Les lois du gouverneur DeSantis vident la Floride de ses livres

La librairie de la SJC School District (St. Augustine en Floride) - Heather Schatz (Twitter)

Les lois du gouverneur DeSantis vident la Floride de ses livres

Depuis juillet dernier, trois lois portées par le gouverneur républicain de Floride Ron DeSantis contraignent les bibliothèques scolaires à écarter tous les livres jugés non conformes par les ultra-conservateurs.

J’achète l’article 1.5 €

Par Adriano Tiniscopa,
Créé le 15.02.2023 à 17h45

Dans l'État de Floride, la « loi sur les droits parentaux en matière d'éducation », celle sur le « Wrong to Ours Kids and Employees (W.O.K.E) » ("Tort envers nos enfants et employés"), et la loi « HB1467 » défendues par le républicain ultra-conservateur Ron DeSantis, en vigueur depuis le 1er juillet 2022, contraignent les établissements scolaires à vider leurs bibliothèques. 

La « loi sur les droits parentaux en matière d'éducation », que ses détracteurs surnomment le « Don't Say Gay Act »  interdit aux professeurs d'évoquer les questions de genre et d'orientation sexuelle dans leur cours jusqu'en classe de CE2 sous peine de 2 à 10 ans de prison. Le « Wrong to Ours Kids and Employees (W.O.K.E), considéré comme le « Stop Woke Act », les empêche d'aborder les théories critiques de la race et du sexe à l'école comme à l'université.
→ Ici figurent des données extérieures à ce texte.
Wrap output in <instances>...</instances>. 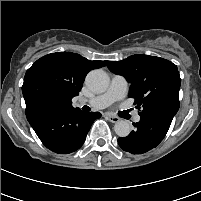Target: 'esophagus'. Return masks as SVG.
I'll use <instances>...</instances> for the list:
<instances>
[{
    "label": "esophagus",
    "instance_id": "esophagus-1",
    "mask_svg": "<svg viewBox=\"0 0 201 201\" xmlns=\"http://www.w3.org/2000/svg\"><path fill=\"white\" fill-rule=\"evenodd\" d=\"M106 118L112 123H117L118 121H120L119 117L112 115V114H107Z\"/></svg>",
    "mask_w": 201,
    "mask_h": 201
}]
</instances>
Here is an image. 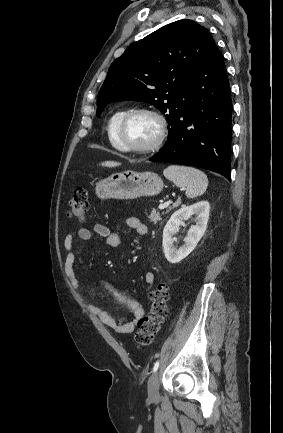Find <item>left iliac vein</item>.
<instances>
[{
    "label": "left iliac vein",
    "mask_w": 283,
    "mask_h": 433,
    "mask_svg": "<svg viewBox=\"0 0 283 433\" xmlns=\"http://www.w3.org/2000/svg\"><path fill=\"white\" fill-rule=\"evenodd\" d=\"M148 397L150 400H157L159 398V376L154 372L148 380Z\"/></svg>",
    "instance_id": "4c4485c4"
}]
</instances>
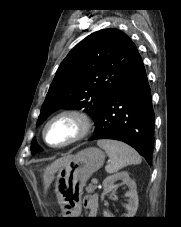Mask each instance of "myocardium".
I'll list each match as a JSON object with an SVG mask.
<instances>
[{"instance_id": "1", "label": "myocardium", "mask_w": 181, "mask_h": 227, "mask_svg": "<svg viewBox=\"0 0 181 227\" xmlns=\"http://www.w3.org/2000/svg\"><path fill=\"white\" fill-rule=\"evenodd\" d=\"M62 118H67L72 120L77 125V132L75 133L74 136H72L64 143L59 145H52L47 141V137H46L47 129L53 122ZM91 129H92V120L86 112L77 110V109H65L54 114L52 117H50L47 120V122L45 123L42 129V138L44 143L49 147L59 149L83 140L89 135Z\"/></svg>"}]
</instances>
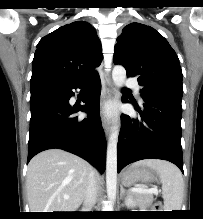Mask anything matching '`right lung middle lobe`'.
Segmentation results:
<instances>
[{
  "label": "right lung middle lobe",
  "instance_id": "right-lung-middle-lobe-1",
  "mask_svg": "<svg viewBox=\"0 0 203 219\" xmlns=\"http://www.w3.org/2000/svg\"><path fill=\"white\" fill-rule=\"evenodd\" d=\"M52 81L49 80H42V81H36V82H31V88L37 85H42V84H47L50 83Z\"/></svg>",
  "mask_w": 203,
  "mask_h": 219
}]
</instances>
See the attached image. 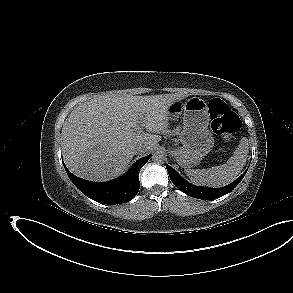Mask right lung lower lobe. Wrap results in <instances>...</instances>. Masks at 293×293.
Returning a JSON list of instances; mask_svg holds the SVG:
<instances>
[{
    "instance_id": "obj_1",
    "label": "right lung lower lobe",
    "mask_w": 293,
    "mask_h": 293,
    "mask_svg": "<svg viewBox=\"0 0 293 293\" xmlns=\"http://www.w3.org/2000/svg\"><path fill=\"white\" fill-rule=\"evenodd\" d=\"M151 155L139 159L123 176L108 182H91L76 177L65 166L74 185L87 197L103 204H120L133 199L139 191V171Z\"/></svg>"
}]
</instances>
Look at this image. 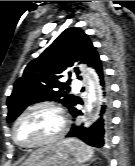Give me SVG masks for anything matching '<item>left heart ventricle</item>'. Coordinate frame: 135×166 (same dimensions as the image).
Returning <instances> with one entry per match:
<instances>
[{"label":"left heart ventricle","mask_w":135,"mask_h":166,"mask_svg":"<svg viewBox=\"0 0 135 166\" xmlns=\"http://www.w3.org/2000/svg\"><path fill=\"white\" fill-rule=\"evenodd\" d=\"M60 127L57 112L49 108H40L29 112L16 128V138L23 144H32L55 135Z\"/></svg>","instance_id":"left-heart-ventricle-1"}]
</instances>
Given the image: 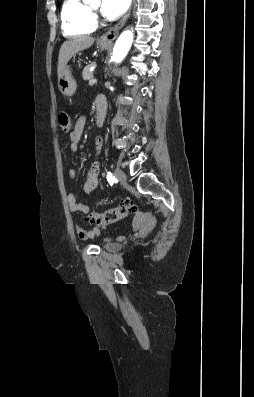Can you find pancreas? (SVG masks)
Returning a JSON list of instances; mask_svg holds the SVG:
<instances>
[{"label":"pancreas","mask_w":254,"mask_h":397,"mask_svg":"<svg viewBox=\"0 0 254 397\" xmlns=\"http://www.w3.org/2000/svg\"><path fill=\"white\" fill-rule=\"evenodd\" d=\"M94 66V63H91L84 67L82 77L84 80H90L93 78V72L90 71L91 67Z\"/></svg>","instance_id":"1"}]
</instances>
La loi « HB1467 » oblige les chefs d'établissement à purger leurs bibliothèques et à publier un catalogue conforme sur leur site.  Par ailleurs, parents et publics peuvent signaler tous les ouvrages considérés comme illicites. 
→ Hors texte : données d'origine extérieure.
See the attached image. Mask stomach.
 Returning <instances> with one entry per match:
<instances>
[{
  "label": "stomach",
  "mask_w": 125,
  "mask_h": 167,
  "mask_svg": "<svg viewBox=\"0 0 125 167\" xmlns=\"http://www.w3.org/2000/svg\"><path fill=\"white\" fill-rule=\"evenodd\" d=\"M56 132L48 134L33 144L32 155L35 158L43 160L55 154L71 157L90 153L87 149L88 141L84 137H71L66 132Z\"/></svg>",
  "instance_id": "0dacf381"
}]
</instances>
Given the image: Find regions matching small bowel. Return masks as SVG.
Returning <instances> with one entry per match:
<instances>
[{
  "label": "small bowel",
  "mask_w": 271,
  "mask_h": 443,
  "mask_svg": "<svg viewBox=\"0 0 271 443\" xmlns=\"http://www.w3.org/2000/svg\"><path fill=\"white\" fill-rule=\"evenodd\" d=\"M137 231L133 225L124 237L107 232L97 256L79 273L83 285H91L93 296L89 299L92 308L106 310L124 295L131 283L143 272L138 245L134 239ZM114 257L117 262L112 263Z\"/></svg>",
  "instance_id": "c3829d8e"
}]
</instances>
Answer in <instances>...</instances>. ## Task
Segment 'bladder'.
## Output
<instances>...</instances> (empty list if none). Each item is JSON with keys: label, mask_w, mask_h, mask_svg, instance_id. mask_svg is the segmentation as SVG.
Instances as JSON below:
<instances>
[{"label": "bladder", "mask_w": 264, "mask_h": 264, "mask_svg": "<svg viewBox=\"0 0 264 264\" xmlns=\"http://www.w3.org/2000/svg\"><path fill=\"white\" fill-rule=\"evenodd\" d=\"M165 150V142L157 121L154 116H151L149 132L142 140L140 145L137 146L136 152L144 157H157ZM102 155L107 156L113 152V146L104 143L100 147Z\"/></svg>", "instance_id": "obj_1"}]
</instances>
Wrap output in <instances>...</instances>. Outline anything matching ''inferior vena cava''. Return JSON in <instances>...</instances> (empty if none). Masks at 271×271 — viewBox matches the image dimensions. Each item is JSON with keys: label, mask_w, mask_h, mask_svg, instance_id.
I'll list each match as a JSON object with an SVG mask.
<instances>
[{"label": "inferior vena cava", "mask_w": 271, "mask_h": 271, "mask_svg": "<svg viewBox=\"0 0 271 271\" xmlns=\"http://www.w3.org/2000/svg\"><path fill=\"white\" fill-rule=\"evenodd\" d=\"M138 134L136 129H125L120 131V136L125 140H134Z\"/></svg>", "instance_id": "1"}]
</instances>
Une censure qui touche 4 millions d'élèves

Les témoignages des conséquences des ces lois abondent : des images montrent des rayons de librairies vides, des listes de livres autorisés, et l'organisation Pen America a recueilli la parole de professeurs qui font cours sans livres... « Ils ont retiré tous les livres de la classe de mon enfance en attendant qu'ils soient examinés et validés...», explique Brian Covey, entrepreneur et professeur suppléant à la Duval County Public School, à Jacksonville (Floride). Même son de cloche à la St. Johns County School District à Saint-Augustin où la journaliste américaine Heather Schatz y a pris un cliché montrant les rayonnages vides et commentant « Ceci est une bibliothèque de lycée ».
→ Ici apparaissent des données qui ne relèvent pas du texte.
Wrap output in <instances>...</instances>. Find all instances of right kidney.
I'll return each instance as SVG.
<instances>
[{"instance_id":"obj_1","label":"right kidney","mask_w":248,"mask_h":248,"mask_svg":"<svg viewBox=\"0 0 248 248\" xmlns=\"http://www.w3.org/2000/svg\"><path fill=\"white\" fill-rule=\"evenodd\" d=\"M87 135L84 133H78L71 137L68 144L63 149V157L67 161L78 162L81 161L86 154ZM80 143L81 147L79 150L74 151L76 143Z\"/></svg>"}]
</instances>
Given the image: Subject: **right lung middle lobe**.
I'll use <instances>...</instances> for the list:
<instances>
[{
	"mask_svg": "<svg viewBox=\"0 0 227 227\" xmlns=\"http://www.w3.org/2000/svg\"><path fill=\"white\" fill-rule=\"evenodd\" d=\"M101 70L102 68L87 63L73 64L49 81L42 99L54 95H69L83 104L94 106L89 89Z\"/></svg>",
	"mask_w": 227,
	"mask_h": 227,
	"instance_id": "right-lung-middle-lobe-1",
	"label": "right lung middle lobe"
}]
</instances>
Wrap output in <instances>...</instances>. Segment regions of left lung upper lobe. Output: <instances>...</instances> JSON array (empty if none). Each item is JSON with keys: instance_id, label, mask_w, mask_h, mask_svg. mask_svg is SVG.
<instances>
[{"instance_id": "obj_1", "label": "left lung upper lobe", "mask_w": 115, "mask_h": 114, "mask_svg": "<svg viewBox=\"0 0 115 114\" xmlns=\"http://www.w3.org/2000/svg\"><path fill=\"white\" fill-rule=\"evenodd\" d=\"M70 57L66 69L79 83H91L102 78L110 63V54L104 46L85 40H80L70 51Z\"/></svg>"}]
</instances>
Depuis plusieurs semaines, tous les ouvrages des établissements scolaires de Floride doivent passer le check-up de « spécialistes des médias formés » chargés de contrôler si les livres comprennent du contenu pornographique ou s'ils sont  « adaptés aux besoins des étudiants ». Un examen, qui à la Duval County Public, prend 10 minutes pour chaque ouvrage. À ce rythme,  « il faudrait 2 ans et demi pour analyser les 1,6 million de titres dont regorge l'établissement », estime Brian Covey. « Cette loi est si floue que ces spécialistes ont été autorisés à "pêcher par excès de prudence. »

« Voir tous ces rayons de l'école de mon enfant vides c'est dystopique pour moi et difficile à croire », déplore-t-il. Une plateforme pour recueillir toutes les pétitions et aider à la mise en place d'actions locales contre les interdictions de livres a été lancée. En 2022, Pen America a déjà publié la liste des 1648 titres bannis entre 2021 et 2022 aux États-Unis (en raison de leurs thèmes LGBTQ+, de leurs questions portant sur la race et le racisme, ou de leur contenu sexuel...) et toujours pas réintégrés. Une censure qui touche 5049 écoles et 4 millions d'élèves et étudiants.